Work request -> Give the records again exactly. Pictures do not belong in the copy.

[Records from a data collection]

______________________________

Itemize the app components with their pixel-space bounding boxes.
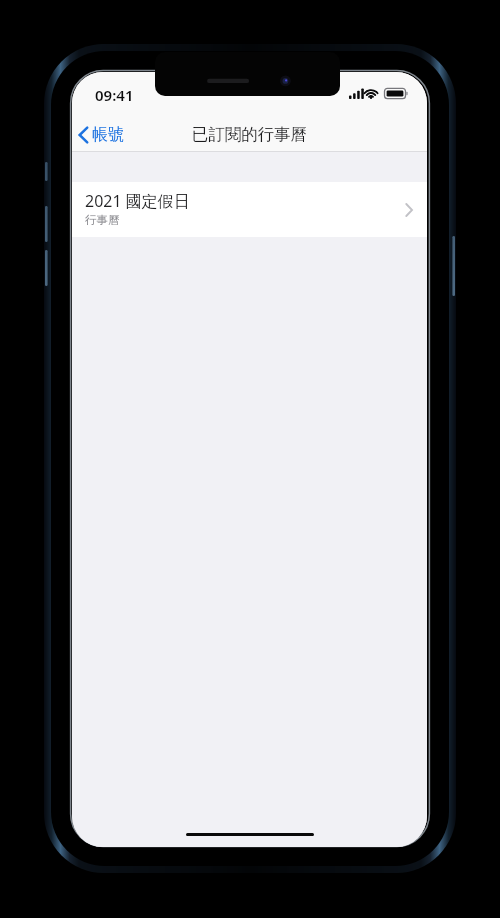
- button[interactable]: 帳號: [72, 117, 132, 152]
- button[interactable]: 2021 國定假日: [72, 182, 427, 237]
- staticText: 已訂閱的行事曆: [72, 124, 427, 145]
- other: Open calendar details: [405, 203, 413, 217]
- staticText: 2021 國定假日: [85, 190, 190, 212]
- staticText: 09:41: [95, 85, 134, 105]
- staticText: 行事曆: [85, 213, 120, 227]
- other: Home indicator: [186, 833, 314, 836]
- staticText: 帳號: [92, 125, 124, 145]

______________________________

Result ->
Itemize the app components with their pixel-space bounding boxes.
- button[interactable]: 帳號: [72, 117, 132, 152]
- button[interactable]: 2021 國定假日: [72, 182, 427, 237]
- staticText: 已訂閱的行事曆: [72, 124, 427, 145]
- other: Open calendar details: [405, 203, 413, 217]
- staticText: 2021 國定假日: [85, 190, 190, 212]
- staticText: 09:41: [95, 85, 134, 105]
- staticText: 行事曆: [85, 213, 120, 227]
- other: Home indicator: [186, 833, 314, 836]
- staticText: 帳號: [92, 125, 124, 145]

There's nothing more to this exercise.